ABOUT THIS EXERCISE:
Print the data that follows, exactly and completely.

──────── PROVIDED MATERIAL

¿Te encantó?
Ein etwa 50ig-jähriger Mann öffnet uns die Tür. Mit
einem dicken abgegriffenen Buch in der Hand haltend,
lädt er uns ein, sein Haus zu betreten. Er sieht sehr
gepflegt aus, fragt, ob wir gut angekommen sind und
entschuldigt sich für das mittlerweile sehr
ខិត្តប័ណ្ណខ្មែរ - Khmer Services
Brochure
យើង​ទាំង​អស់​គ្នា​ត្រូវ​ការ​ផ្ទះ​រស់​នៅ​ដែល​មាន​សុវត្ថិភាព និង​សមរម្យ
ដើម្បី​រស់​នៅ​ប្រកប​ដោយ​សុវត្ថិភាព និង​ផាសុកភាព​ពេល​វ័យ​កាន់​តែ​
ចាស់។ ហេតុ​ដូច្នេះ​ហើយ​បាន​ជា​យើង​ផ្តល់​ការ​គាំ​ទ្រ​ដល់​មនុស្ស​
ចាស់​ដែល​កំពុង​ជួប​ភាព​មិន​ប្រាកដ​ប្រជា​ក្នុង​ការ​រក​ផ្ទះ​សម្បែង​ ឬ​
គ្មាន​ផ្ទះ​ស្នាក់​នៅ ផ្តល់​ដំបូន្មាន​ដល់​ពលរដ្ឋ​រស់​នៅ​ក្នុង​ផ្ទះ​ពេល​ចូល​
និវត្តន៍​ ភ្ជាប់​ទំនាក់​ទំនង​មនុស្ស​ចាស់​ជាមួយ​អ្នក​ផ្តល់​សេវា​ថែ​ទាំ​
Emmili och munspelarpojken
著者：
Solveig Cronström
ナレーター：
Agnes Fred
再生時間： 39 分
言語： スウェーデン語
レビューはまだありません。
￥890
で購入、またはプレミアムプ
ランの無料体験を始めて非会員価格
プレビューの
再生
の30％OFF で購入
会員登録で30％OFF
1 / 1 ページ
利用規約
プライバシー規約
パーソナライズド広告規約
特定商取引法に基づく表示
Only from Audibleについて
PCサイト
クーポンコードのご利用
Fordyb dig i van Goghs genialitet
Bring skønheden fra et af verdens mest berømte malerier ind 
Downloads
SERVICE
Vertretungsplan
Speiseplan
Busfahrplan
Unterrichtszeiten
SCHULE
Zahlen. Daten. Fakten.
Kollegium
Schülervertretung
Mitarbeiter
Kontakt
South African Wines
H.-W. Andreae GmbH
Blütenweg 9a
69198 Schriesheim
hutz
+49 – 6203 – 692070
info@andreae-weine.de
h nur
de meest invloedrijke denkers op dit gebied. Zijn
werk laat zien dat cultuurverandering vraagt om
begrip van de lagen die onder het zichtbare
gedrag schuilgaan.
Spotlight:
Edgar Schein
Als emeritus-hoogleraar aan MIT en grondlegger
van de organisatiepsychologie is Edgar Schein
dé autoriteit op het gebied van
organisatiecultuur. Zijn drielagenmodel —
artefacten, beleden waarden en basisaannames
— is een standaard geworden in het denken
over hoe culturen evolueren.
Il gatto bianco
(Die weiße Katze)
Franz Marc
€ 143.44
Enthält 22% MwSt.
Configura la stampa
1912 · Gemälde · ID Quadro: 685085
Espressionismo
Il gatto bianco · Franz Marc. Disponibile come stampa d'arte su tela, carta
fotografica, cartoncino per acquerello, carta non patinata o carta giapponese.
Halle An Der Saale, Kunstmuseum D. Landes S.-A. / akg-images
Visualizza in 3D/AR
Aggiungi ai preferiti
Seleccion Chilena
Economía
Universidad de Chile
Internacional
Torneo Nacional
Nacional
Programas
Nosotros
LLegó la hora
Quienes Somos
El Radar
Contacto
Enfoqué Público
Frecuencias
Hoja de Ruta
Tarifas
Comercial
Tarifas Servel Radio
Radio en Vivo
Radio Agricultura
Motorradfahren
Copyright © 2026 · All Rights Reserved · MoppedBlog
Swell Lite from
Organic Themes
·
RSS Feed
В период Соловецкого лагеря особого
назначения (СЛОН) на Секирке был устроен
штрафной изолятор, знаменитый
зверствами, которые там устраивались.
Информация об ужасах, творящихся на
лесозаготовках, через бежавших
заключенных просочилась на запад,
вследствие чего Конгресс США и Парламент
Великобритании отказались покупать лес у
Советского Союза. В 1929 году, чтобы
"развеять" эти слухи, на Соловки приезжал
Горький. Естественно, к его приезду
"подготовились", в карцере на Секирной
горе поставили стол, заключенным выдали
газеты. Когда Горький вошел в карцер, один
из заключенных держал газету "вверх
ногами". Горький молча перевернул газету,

────────────────

TASK RESULT:
¿Te encantó?
Ein etwa 50ig-jähriger Mann öffnet uns die Tür. Mit
einem dicken abgegriffenen Buch in der Hand haltend,
lädt er uns ein, sein Haus zu betreten. Er sieht sehr
gepflegt aus, fragt, ob wir gut angekommen sind und
entschuldigt sich für das mittlerweile sehr
ខិត្តប័ណ្ណខ្មែរ - Khmer Services
Brochure
យើង​ទាំង​អស់​គ្នា​ត្រូវ​ការ​ផ្ទះ​រស់​នៅ​ដែល​មាន​សុវត្ថិភាព និង​សមរម្យ
ដើម្បី​រស់​នៅ​ប្រកប​ដោយ​សុវត្ថិភាព និង​ផាសុកភាព​ពេល​វ័យ​កាន់​តែ​
ចាស់។ ហេតុ​ដូច្នេះ​ហើយ​បាន​ជា​យើង​ផ្តល់​ការ​គាំ​ទ្រ​ដល់​មនុស្ស​
ចាស់​ដែល​កំពុង​ជួប​ភាព​មិន​ប្រាកដ​ប្រជា​ក្នុង​ការ​រក​ផ្ទះ​សម្បែង​ ឬ​
គ្មាន​ផ្ទះ​ស្នាក់​នៅ ផ្តល់​ដំបូន្មាន​ដល់​ពលរដ្ឋ​រស់​នៅ​ក្នុង​ផ្ទះ​ពេល​ចូល​
និវត្តន៍​ ភ្ជាប់​ទំនាក់​ទំនង​មនុស្ស​ចាស់​ជាមួយ​អ្នក​ផ្តល់​សេវា​ថែ​ទាំ​
Emmili och munspelarpojken
著者：
Solveig Cronström
ナレーター：
Agnes Fred
再生時間： 39 分
言語： スウェーデン語
レビューはまだありません。
￥890
で購入、またはプレミアムプ
ランの無料体験を始めて非会員価格
プレビューの
再生
の30％OFF で購入
会員登録で30％OFF
1 / 1 ページ
利用規約
プライバシー規約
パーソナライズド広告規約
特定商取引法に基づく表示
Only from Audibleについて
PCサイト
クーポンコードのご利用
Fordyb dig i van Goghs genialitet
Bring skønheden fra et af verdens mest berømte malerier ind 
Downloads
SERVICE
Vertretungsplan
Speiseplan
Busfahrplan
Unterrichtszeiten
SCHULE
Zahlen. Daten. Fakten.
Kollegium
Schülervertretung
Mitarbeiter
Kontakt
South African Wines
H.-W. Andreae GmbH
Blütenweg 9a
69198 Schriesheim
hutz
+49 – 6203 – 692070
info@andreae-weine.de
h nur
de meest invloedrijke denkers op dit gebied. Zijn
werk laat zien dat cultuurverandering vraagt om
begrip van de lagen die onder het zichtbare
gedrag schuilgaan.
Spotlight:
Edgar Schein
Als emeritus-hoogleraar aan MIT en grondlegger
van de organisatiepsychologie is Edgar Schein
dé autoriteit op het gebied van
organisatiecultuur. Zijn drielagenmodel —
artefacten, beleden waarden en basisaannames
— is een standaard geworden in het denken
over hoe culturen evolueren.
Il gatto bianco
(Die weiße Katze)
Franz Marc
€ 143.44
Enthält 22% MwSt.
Configura la stampa
1912 · Gemälde · ID Quadro: 685085
Espressionismo
Il gatto bianco · Franz Marc. Disponibile come stampa d'arte su tela, carta
fotografica, cartoncino per acquerello, carta non patinata o carta giapponese.
Halle An Der Saale, Kunstmuseum D. Landes S.-A. / akg-images
Visualizza in 3D/AR
Aggiungi ai preferiti
Seleccion Chilena
Economía
Universidad de Chile
Internacional
Torneo Nacional
Nacional
Programas
Nosotros
LLegó la hora
Quienes Somos
El Radar
Contacto
Enfoqué Público
Frecuencias
Hoja de Ruta
Tarifas
Comercial
Tarifas Servel Radio
Radio en Vivo
Radio Agricultura
Motorradfahren
Copyright © 2026 · All Rights Reserved · MoppedBlog
Swell Lite from
Organic Themes
·
RSS Feed
В период Соловецкого лагеря особого
назначения (СЛОН) на Секирке был устроен
штрафной изолятор, знаменитый
зверствами, которые там устраивались.
Информация об ужасах, творящихся на
лесозаготовках, через бежавших
заключенных просочилась на запад,
вследствие чего Конгресс США и Парламент
Великобритании отказались покупать лес у
Советского Союза. В 1929 году, чтобы
"развеять" эти слухи, на Соловки приезжал
Горький. Естественно, к его приезду
"подготовились", в карцере на Секирной
горе поставили стол, заключенным выдали
газеты. Когда Горький вошел в карцер, один
из заключенных держал газету "вверх
ногами". Горький молча перевернул газету,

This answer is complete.